The Legendary Kingdom of Prester John
The military situation in Palestine was more than delicate for Christians at the end of the first half of the 12th century. It was then that the incredible news reached them that a great king of Asia had come to their aid.
An unexpected savior for the Crusaders
When the existence of a great Christian kingdom was first mentioned in 1145, the Crusader-held Kingdom of Jerusalem faltered under the blows of Muslim armies. On Christmas Day 1144, the Fortress of Edessa fell to the enemy and the future looked bleak.
It was then that the news arrived that a powerful warlord crushed the Muslim army of the Sultan of Persia, near Samarkand, in a formidable battle, on September 8 and 9, 1141. It is claimed that the victor is a Christian sovereign, although schismatic, "Nestorian": he bears the name of Johannes Presbyter, later francized as Prester John.

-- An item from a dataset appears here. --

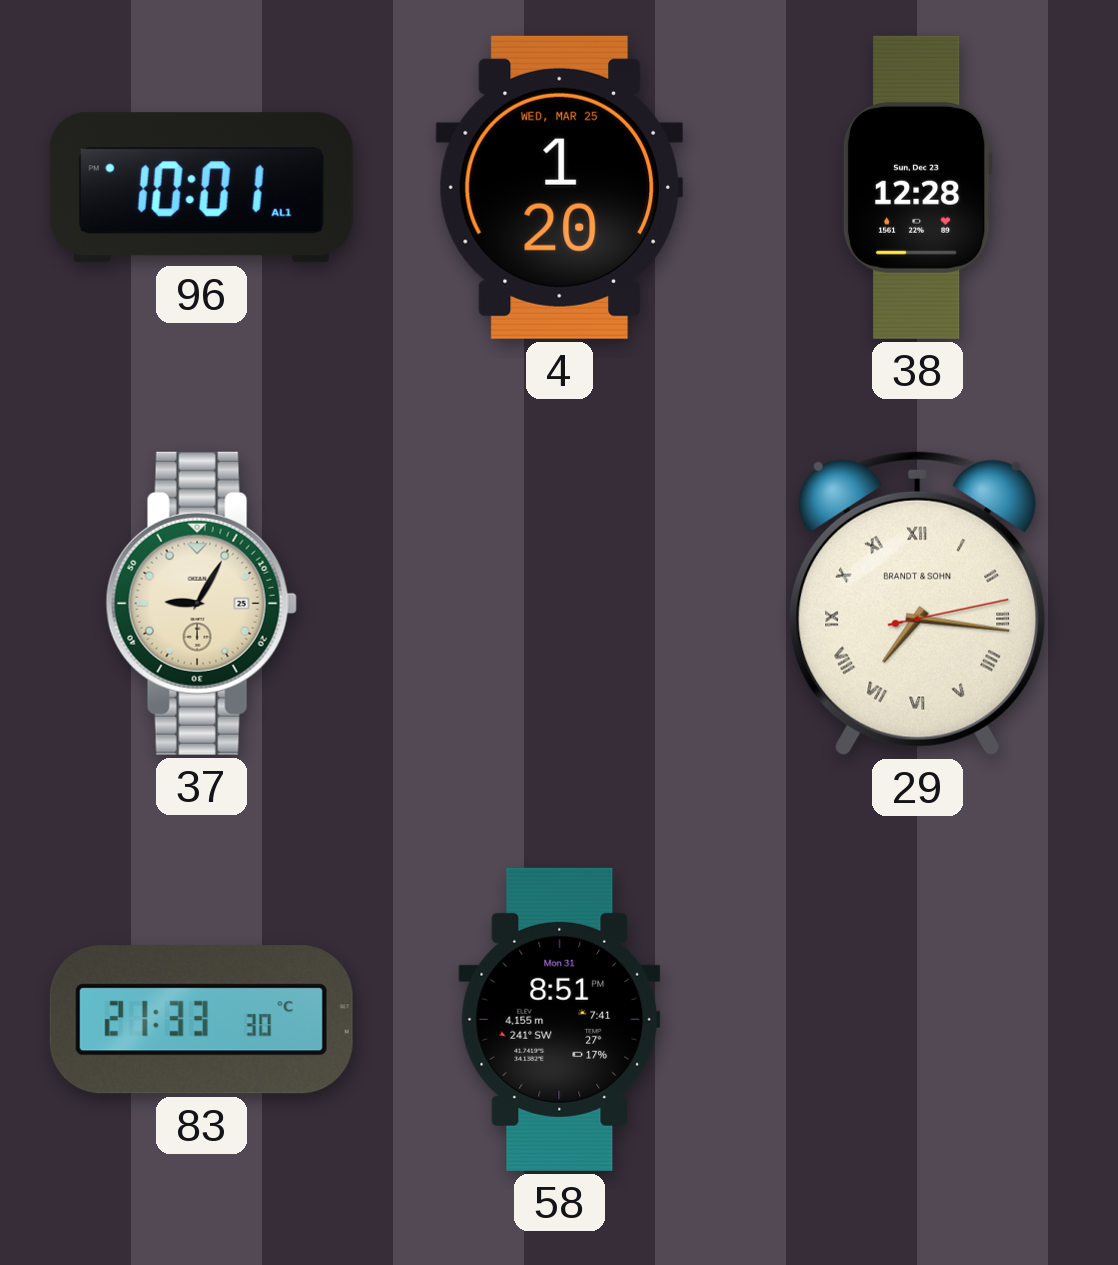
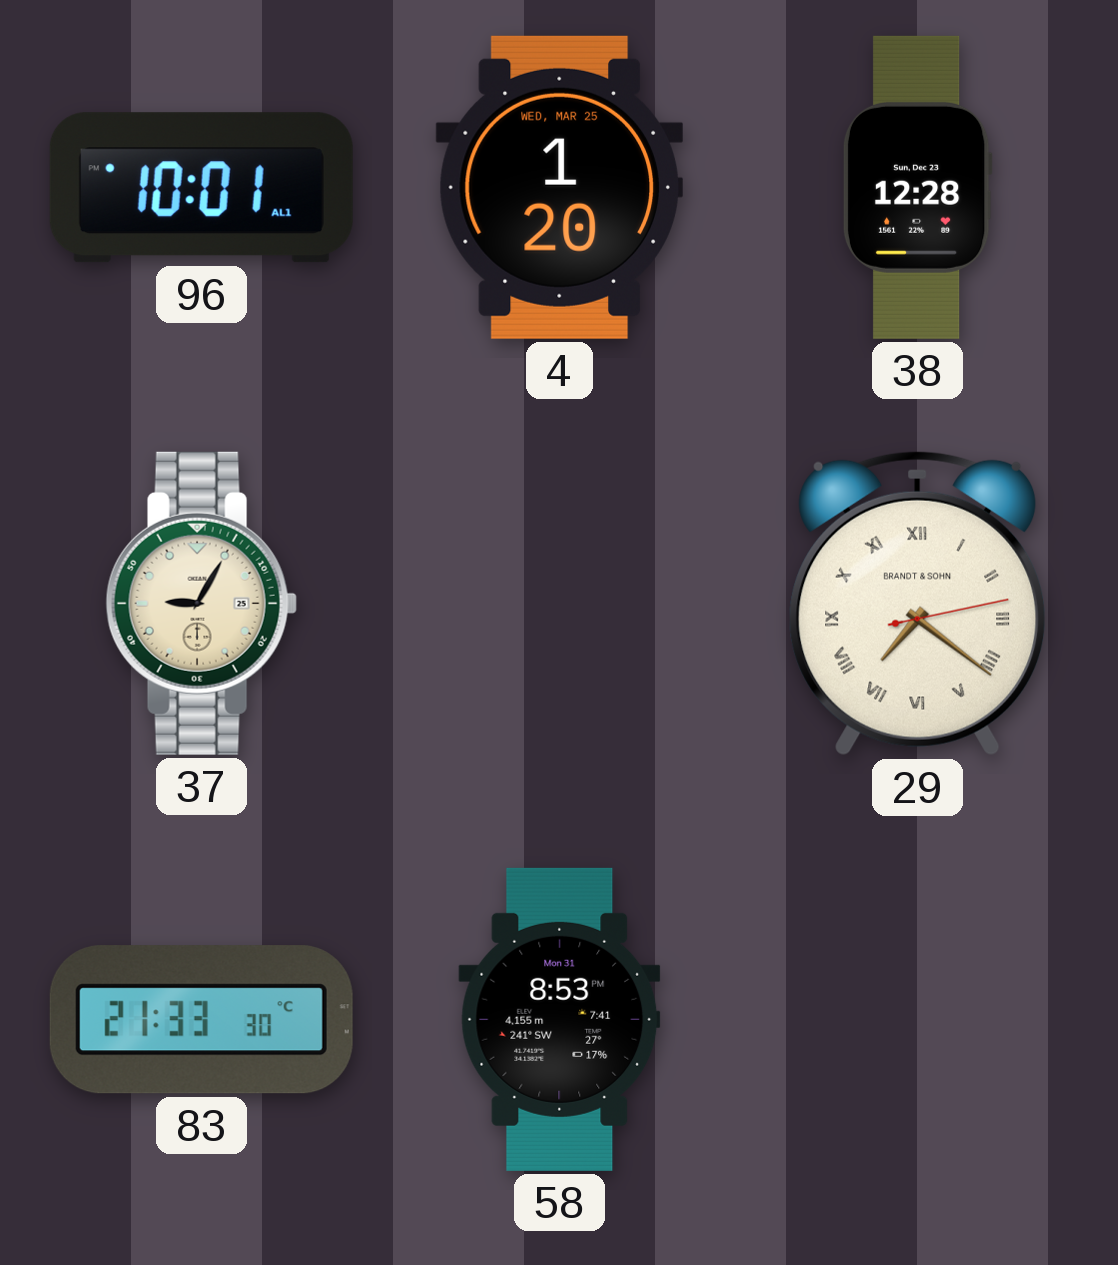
29: 7:16 -> 7:21
58: 8:51 -> 8:53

But the saving army is slow to arrive. Rumors circulate among the Crusaders to justify this delay: they allow them to keep hope, while the situation of the Kingdom of Jerusalem worsens. After his victory over the sultan, it is said, Prester John wanted to come to the aid of the crusaders; but he could not cross the Tigris, he had to return to his enigmatic Kingdom of Asia ...
We know today that the victor over the Muslims in Sarmakand is the leader of a Turkish tribe in Asia, indeed perhaps Christianized, the Kara Khitai. His name was Gurkhan and he died in 1143 or 1144, that is, before we even speak of Prester John for the first time.

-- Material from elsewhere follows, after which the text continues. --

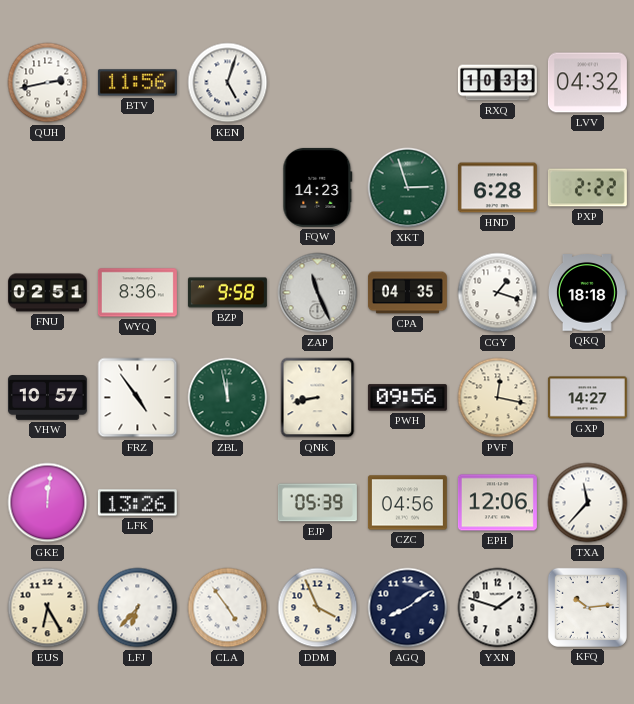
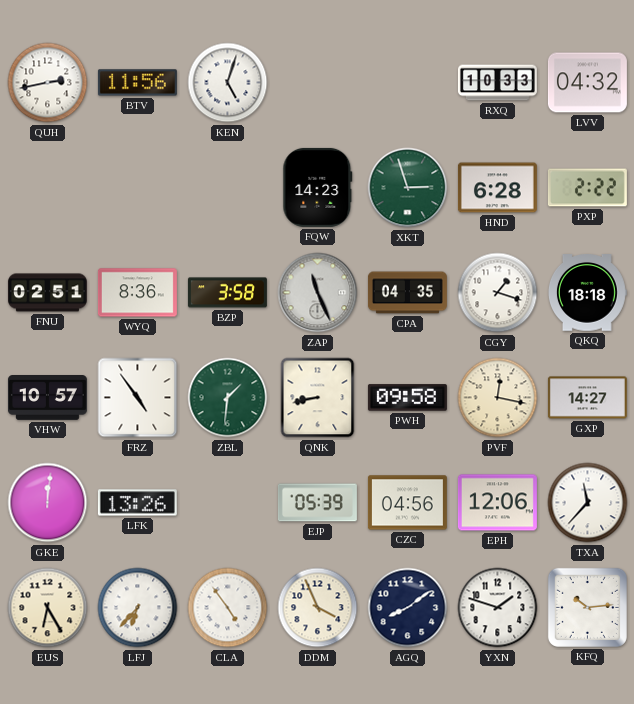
BZP: 9:58 -> 3:58
ZBL: 11:58 -> 1:31
PWH: 09:56 -> 09:58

The mythical Kingdom of the "three Indies"
In 1165, Manuel I, the ruler of Byzantium, received a strange letter allegedly sent by the famous John and describing the wonders of his Kingdom of the "three Indies", a kind of Eastern Eldorado. This text, the origin of which is nevertheless highly suspect, maintained the myth in Europe until the Renaissance. The Germanic Emperor Frederick Barbarossa does not seem to believe in the authenticity of the document and does nothing to make contact with the distant Christian king. Pope Alexander III is also slow to react. However, in 1177, he had a response written to the "famous and magnificent King of the Indians, the Most Holy Priest", and entrusted it to his personal doctor, a certain Philippe. Unfortunately, no one hears of the emissary after his departure for the East, and when Sultan Saladin captured Jerusalem in 1187, no Christian army from Asia intervened to save the holy city. One could believe at the end of the myth.

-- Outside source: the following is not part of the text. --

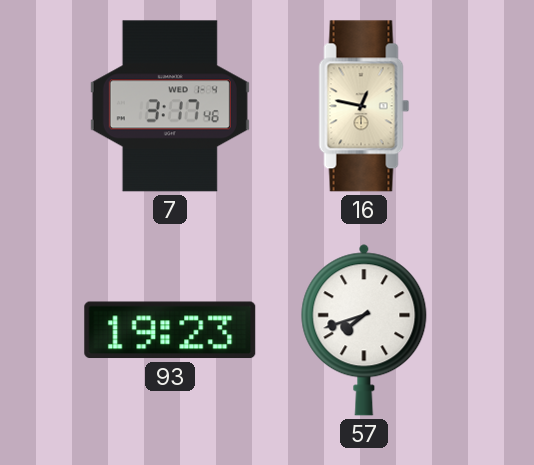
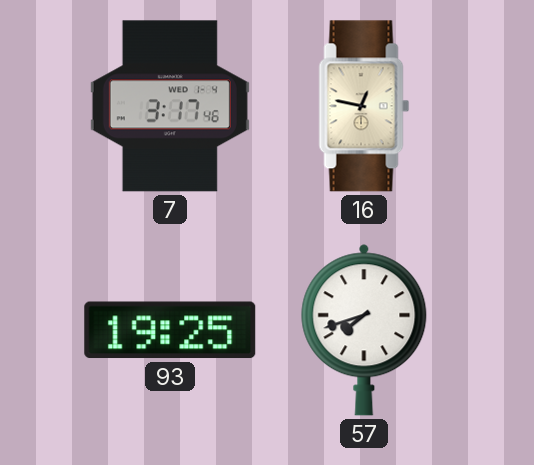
93: 19:23 -> 19:25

Genghis Khan confused with Prester John
But this is without counting the mystical fervor that Christians feel towards Prester John, fervor maintained by the desire to conquer the infidels and the image of an Asian kingdom overflowing with riches. So, when Christendom learned, in 1221, of the victory of a great army from the east over the Muslims, in Samarkand again, one believed to recognize the action of the legendary king. Terrible mistake, because the one we take once again for the Prester John, or one of his successors, crushes shortly after the Christian kingdom of Georgia, then devastates Eastern Europe until 1241. This man is no other than Genghis Khan, the leader of the Mongol invasion from the other end of Asia ...
A localization error?
Once peace was established with the Mongols, many European travelers, including the famous Marco Polo, unsuccessfully sought the Kingdom of Prester John in Central Asia. But more is needed to discourage them. From the beginning of the 14th century, it is believed that there may have been a mistake on the continent and that we must turn to Africa, where the Kingdom of Abyssinia (Ethiopia) is located, aptly nicknamed “African India”. The Prester John is then identified with the Negus of Ethiopia and the Christians form the plan to go and ask him for help to attack the Sultan of Egypt. The chosen route must bypass the Muslim Empire: the only possible route is therefore around Africa from the south. The circumnavigation of the African continent was carried out by the Portuguese, who indeed reached Ethiopia in 1493. Thus, the opening of this new sea route owes a lot to the legend of the Prester John. But the Portuguese soon realize that the negus is unable to provide them with the help they hoped for and it is they who, ultimately, must help him resist Muslim pressure in the north of his kingdom. During the Renaissance, a legend thus disappeared on which generations of Christians had founded many hopes.